By: Dave Astor The president of the National Society of Newspaper Columnists says it's time to go easier on Detroit Free Press columnist Mitch Albom.
"Let's release him from the whipping post," said Suzette Martinez Standring, when contacted today by E&P. "I can't bear to watch the flaying any longer. Yes, he had an ethical lapse with that bogus basketball article. But in the realm of attributions, an investigation indicates he, by history, is not a deliberate and serious quote-lifter."
According to a story in today's Free Press, the newspaper found no evidence that Albom had previously written about something that hadn't yet occurred -- as he did in his April 3 column. The inquiry did find that Albom at times used quotes from other media outlets without mentioning he hadn't gotten the quotes himself. But the Detroit daily said other Freep columnists had done this, and that this reflected a lack of familarity with the paper's rules of attribution.

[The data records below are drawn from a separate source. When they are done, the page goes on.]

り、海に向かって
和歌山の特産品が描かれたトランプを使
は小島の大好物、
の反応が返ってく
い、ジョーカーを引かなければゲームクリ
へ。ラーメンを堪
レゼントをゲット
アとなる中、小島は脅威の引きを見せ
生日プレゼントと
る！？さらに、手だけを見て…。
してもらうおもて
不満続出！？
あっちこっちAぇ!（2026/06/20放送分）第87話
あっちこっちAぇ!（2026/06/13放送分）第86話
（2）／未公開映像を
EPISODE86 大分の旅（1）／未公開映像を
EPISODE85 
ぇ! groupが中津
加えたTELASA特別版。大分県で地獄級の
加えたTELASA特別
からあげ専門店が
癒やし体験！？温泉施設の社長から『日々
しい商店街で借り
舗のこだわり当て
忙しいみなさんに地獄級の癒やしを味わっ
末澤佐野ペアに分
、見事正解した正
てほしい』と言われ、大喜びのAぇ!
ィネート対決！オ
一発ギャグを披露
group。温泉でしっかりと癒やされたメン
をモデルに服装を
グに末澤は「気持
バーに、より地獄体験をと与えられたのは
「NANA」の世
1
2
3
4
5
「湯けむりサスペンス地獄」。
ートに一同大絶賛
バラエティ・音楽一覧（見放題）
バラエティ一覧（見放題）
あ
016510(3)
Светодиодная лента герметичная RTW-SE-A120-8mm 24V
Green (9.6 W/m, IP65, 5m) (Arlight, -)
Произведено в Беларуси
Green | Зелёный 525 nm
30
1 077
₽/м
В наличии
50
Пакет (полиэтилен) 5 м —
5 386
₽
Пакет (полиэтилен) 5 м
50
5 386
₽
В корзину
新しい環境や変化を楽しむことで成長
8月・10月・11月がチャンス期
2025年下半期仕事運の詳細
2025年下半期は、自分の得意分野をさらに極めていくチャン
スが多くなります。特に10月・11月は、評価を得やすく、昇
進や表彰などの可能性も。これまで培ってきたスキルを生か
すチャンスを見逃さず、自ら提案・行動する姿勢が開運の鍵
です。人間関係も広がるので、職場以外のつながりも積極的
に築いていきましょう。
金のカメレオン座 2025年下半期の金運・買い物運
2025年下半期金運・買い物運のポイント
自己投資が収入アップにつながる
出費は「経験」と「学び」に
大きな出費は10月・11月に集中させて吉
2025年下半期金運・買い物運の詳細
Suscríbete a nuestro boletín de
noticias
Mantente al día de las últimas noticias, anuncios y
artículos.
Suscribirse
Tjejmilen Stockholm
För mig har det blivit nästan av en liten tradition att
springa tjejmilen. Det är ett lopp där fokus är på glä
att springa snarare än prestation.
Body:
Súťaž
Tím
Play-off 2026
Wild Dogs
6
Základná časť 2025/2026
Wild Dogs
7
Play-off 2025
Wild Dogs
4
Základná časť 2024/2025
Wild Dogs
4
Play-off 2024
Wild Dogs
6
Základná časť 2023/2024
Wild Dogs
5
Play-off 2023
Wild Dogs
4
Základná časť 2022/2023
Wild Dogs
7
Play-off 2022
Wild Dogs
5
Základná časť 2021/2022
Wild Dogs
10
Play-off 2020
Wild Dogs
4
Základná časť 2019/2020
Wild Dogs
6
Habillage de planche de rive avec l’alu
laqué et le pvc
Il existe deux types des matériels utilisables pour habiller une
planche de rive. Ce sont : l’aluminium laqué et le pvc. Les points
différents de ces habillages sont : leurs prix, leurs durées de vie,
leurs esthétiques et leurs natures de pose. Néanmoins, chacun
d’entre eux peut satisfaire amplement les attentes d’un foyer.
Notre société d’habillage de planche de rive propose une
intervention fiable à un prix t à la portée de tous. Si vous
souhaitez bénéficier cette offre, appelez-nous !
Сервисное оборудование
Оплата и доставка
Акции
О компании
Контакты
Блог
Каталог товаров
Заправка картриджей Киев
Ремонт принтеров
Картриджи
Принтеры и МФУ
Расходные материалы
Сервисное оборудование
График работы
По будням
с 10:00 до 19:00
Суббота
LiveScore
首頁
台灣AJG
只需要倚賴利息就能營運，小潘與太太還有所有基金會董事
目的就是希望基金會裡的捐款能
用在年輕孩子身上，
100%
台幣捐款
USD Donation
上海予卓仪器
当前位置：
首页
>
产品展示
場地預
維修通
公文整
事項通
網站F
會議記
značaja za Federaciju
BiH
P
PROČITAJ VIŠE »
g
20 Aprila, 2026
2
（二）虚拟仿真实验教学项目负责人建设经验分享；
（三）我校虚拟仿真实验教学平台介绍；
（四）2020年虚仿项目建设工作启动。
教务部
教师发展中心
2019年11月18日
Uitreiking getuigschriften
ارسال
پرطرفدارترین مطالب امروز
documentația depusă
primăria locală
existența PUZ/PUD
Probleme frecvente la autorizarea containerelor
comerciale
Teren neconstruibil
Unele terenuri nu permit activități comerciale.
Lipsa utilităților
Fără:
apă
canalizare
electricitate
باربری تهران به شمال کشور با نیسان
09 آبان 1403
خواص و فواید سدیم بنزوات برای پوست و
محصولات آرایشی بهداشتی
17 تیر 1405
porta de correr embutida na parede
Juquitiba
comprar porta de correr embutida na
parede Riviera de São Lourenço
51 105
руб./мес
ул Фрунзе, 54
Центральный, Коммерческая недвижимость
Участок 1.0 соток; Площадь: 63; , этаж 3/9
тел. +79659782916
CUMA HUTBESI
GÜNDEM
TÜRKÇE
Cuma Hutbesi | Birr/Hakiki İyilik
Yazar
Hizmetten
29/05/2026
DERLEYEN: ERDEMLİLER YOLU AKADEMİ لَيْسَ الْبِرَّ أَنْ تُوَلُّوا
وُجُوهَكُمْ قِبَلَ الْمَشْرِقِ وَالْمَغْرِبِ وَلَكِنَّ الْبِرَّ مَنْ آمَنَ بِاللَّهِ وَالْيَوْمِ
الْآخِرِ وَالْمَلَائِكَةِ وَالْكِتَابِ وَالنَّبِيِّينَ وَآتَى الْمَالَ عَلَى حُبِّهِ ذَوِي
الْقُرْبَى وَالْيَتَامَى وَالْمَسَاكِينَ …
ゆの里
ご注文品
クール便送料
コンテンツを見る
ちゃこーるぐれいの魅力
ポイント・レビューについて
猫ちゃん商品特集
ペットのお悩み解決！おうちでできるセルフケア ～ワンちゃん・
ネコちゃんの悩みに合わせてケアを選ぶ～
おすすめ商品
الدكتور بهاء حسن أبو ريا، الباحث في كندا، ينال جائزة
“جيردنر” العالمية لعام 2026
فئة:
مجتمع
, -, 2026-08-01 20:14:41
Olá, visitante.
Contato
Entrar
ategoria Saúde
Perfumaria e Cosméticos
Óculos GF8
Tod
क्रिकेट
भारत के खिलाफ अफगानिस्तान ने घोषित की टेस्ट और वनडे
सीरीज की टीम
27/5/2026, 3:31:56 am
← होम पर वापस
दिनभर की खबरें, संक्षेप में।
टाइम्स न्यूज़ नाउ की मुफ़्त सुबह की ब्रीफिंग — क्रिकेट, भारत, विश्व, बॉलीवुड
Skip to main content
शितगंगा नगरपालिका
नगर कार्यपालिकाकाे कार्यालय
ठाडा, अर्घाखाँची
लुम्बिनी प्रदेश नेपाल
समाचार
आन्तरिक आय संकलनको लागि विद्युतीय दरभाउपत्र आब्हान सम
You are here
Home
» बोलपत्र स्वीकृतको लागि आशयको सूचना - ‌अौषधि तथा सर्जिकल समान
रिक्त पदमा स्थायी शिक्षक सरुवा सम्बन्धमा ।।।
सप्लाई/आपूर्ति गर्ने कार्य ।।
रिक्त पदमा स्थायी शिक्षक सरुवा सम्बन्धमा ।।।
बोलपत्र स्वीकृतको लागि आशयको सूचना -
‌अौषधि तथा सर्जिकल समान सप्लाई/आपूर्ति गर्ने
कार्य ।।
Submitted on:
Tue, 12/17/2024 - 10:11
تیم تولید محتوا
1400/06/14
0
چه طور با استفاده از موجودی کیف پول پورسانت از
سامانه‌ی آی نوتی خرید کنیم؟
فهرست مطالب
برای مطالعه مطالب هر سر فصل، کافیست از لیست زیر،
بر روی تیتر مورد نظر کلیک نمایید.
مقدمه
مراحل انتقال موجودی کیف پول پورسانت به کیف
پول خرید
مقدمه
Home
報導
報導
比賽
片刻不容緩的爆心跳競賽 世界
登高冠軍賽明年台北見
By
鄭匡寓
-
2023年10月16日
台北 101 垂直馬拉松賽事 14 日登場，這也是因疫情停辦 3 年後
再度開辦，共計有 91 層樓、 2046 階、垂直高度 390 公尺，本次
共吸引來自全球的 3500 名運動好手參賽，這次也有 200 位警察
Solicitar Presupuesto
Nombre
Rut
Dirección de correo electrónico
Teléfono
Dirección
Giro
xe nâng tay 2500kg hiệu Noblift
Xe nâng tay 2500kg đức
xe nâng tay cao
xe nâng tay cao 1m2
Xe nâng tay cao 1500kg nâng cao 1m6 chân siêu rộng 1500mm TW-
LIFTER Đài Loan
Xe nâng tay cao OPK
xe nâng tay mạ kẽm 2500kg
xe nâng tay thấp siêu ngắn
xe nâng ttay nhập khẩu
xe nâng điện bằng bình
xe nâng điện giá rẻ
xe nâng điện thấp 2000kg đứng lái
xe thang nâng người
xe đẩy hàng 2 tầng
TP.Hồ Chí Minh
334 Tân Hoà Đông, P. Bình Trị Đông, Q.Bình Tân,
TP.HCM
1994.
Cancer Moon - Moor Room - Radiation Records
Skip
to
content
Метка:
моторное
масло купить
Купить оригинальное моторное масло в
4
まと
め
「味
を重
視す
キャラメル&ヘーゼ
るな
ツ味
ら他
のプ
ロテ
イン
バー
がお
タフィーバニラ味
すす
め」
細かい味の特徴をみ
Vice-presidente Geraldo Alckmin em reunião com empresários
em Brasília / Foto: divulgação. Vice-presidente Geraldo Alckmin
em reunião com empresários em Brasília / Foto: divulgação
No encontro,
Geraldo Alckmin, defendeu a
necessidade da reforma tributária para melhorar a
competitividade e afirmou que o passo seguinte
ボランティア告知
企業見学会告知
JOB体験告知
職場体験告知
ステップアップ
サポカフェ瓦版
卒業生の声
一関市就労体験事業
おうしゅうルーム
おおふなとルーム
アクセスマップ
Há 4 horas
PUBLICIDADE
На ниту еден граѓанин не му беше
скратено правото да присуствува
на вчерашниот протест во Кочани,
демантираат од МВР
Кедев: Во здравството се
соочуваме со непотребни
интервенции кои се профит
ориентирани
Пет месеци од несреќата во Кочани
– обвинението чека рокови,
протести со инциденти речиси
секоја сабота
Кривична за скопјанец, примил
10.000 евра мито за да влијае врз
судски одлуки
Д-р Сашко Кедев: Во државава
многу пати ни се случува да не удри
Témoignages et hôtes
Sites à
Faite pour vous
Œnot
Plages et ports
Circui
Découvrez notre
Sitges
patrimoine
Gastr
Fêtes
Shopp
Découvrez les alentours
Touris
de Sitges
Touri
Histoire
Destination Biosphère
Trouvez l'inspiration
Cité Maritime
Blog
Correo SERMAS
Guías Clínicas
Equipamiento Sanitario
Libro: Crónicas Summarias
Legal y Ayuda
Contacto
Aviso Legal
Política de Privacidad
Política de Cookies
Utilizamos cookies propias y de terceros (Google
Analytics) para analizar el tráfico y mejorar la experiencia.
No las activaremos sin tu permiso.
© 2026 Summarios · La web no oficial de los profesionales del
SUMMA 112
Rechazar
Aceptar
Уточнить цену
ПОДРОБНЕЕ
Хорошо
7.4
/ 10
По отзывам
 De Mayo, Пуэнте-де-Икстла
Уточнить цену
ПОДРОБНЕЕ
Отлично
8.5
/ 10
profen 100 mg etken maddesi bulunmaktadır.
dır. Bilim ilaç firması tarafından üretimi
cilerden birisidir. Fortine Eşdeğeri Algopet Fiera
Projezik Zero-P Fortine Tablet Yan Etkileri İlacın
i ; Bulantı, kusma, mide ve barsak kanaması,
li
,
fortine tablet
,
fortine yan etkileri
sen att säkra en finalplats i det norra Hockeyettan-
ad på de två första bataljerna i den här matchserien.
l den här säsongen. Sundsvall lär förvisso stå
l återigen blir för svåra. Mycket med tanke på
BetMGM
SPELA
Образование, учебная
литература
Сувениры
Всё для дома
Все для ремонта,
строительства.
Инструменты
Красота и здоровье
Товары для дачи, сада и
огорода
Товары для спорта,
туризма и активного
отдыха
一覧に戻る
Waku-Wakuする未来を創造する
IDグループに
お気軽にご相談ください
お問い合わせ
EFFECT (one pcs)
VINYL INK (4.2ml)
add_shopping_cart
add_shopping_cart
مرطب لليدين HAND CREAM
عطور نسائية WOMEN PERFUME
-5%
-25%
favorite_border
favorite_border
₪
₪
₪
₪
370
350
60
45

"If you're going to repeat a quote, then be dead accurate and don't give the impression the actual speaker was speaking to you," said Standring. But she added: "In the absence of a well-circulated policy, mistakes can and have happened."
The NSNC president also noted that columnists write differently than reporters. "Although columnists are held strictly to the truth, they're allowed more leeway in using prose and storytelling," said Standring. "Let's not take that away. While a columnist does own the responsibility for attribution and factual information, I believe it's his/her call on how to convey it. Albom does have a point that if a quote is widely circulated, what's the purpose of chewing up precious column space with redundant attribution?"
Standring is a self-syndicated columnist, and Albom's work is distributed by Tribune Media Services.